28

I'm a Haskell newbie, and having a bit of trouble figuring out how to pattern match a ByteString. The [Char] version of my function looks like:

dropAB :: String -> String
dropAB []       = []
dropAB (x:[])   = x:[]
dropAB (x:y:xs) = if x=='a' && y=='b'
                  then dropAB xs
                  else x:(dropAB $ y:xs) 

As expected, this filters out all occurrences of "ab" from a string. However, I have problems trying to apply this to a ByteString.

The naive version

dropR :: BS.ByteString -> BS.ByteString
dropR []         = []
dropR (x:[])     = [x]
<...>

yields

Couldn't match expected type `BS.ByteString'
       against inferred type `[a]'
In the pattern: []
In the definition of `dropR': dropR [] = []

[] is clearly the culprit, as it is for a regular String not a ByteString. Subbing in BS.empty seems like the right thing but gives "Qualified name in the binding position: BS.empty." Leaving us to try

dropR :: BS.ByteString -> BS.ByteString
dropR empty              = empty        
dropR (x cons empty)     = x cons empty
<...>

this gives "parse error in pattern" for (x cons empty). I don't really know what else I can do here.
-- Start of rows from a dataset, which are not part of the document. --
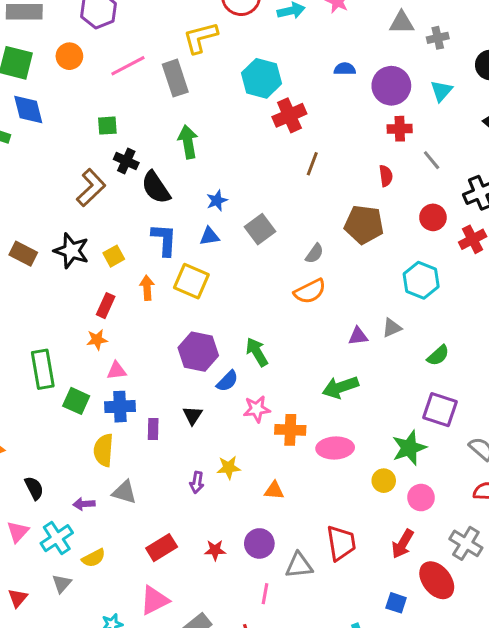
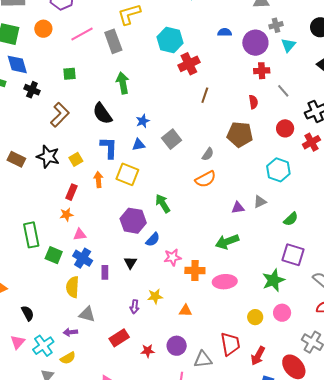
gray cross: (438, 38) -> (276, 25), moved
black cross: (126, 161) -> (32, 90), moved
green arrow: (257, 352) -> (163, 204), moved
blue cross: (120, 407) -> (83, 258), turned 36
yellow circle: (384, 481) -> (255, 317), moved
purple arrow: (84, 504) -> (70, 332), moved
red arrow: (403, 544) -> (258, 356), moved
red rectangle: (162, 548) -> (119, 338), moved

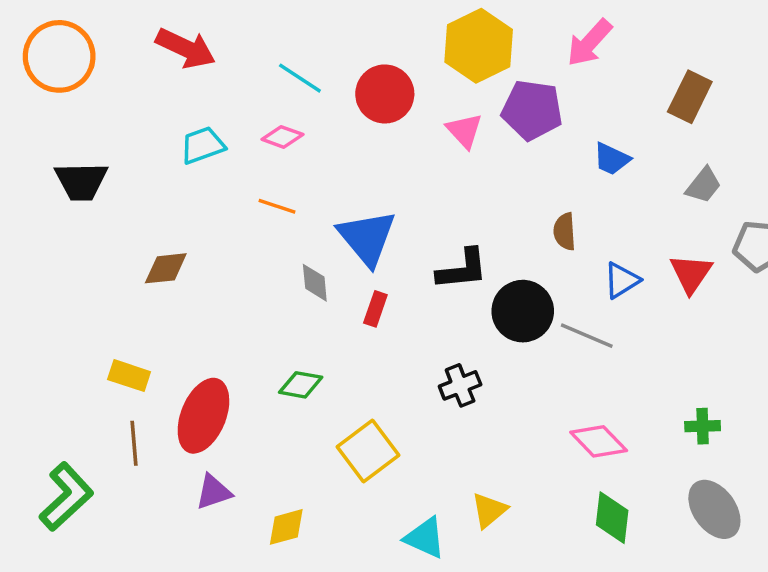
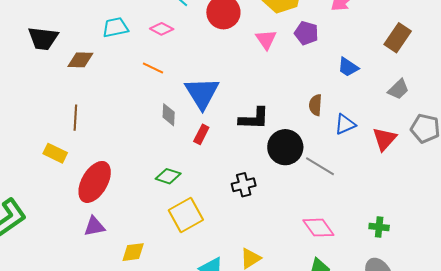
purple pentagon: (532, 110) -> (306, 33), size x0.7
brown diamond: (166, 268) -> (80, 60), moved
blue triangle: (622, 280) -> (345, 124), moved
green diamond: (301, 385) -> (168, 176), moved
brown line: (134, 443) -> (75, 118), moved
As a side note, what I'm trying to do with this function is to filter out a specific UTF16 character from some text. If there's a clean way to accomplish that, I'd love to hear it, but this pattern matching error seems like something that a newbie haskeller should really understand.

Cactus
  • 27,075
  • 9
  • 69
  • 149
LOS
  • 523
  • 4
  • 6
  • I'm not sure, but maybe guards rather than pattern matching? – li.davidm Oct 29 '10 at 23:24
  • 1
    You can't filter out a UTF-16 character. Maybe you meant "filter out a character of a text which is encoded in UTF-16". – gawi Oct 30 '10 at 00:55
  • For posterity, since the OP asked: consider if you _really_ need to be processing your `ByteString` as if it is a linked list. In this case, [`decodeUtf16LE`](http://hackage.haskell.org/package/text/docs/Data-Text-Encoding.html#v:decodeUtf16LE) and [`Text.filter`](http://hackage.haskell.org/package/text/docs/Data-Text.html#v:filter) `(/= '消')` are cleaner high-level tools to achieve what LOS is trying to do. Whatever case brought you to this question might have a similar solution! – Lynn Mar 25 '19 at 22:29

5 Answers5

27

You can use view patterns for such things

{-# LANGUAGE ViewPatterns #-}    
import Data.ByteString (ByteString, cons, uncons, singleton, empty)
import Data.ByteString.Internal (c2w) 

dropR :: ByteString -> ByteString
dropR (uncons -> Nothing) = empty
dropR (uncons -> Just (x,uncons -> Nothing)) = singleton x
dropR (uncons -> Just (x,uncons -> Just(y,xs))) =
    if x == c2w 'a' && y == c2w 'b'
    then dropR xs
    else cons x (dropR $ cons y xs)
Ed'ka
  • 6,595
  • 29
  • 30
  • 3
    bytestrings make Haskell code look so ugly; all the elegance of prelude String seems to go away :( – mntk123 Sep 18 '15 at 06:55
  • 1
    @mntk123 Haskell strings are character link lists and quite inefficient. They still exist for backward compatibility. Bytestring as well as Text package offer much more powerful solutions to the same problem. – Jaseem Nov 01 '16 at 09:25
14

The latest version of GHC (7.8) has a feature called pattern synonyms which can be added to gawi's example:

{-# LANGUAGE ViewPatterns, PatternSynonyms #-}

import Data.ByteString (ByteString, cons, uncons, singleton, empty)
import Data.ByteString.Internal (c2w)

infixr 5 :<

pattern b :< bs <- (uncons -> Just (b, bs))
pattern Empty   <- (uncons -> Nothing)

dropR :: ByteString -> ByteString
dropR Empty          = empty
dropR (x :< Empty)   = singleton x
dropR (x :< y :< xs)
  | x == c2w 'a' && y == c2w 'b' = dropR xs
  | otherwise                    = cons x (dropR (cons y xs))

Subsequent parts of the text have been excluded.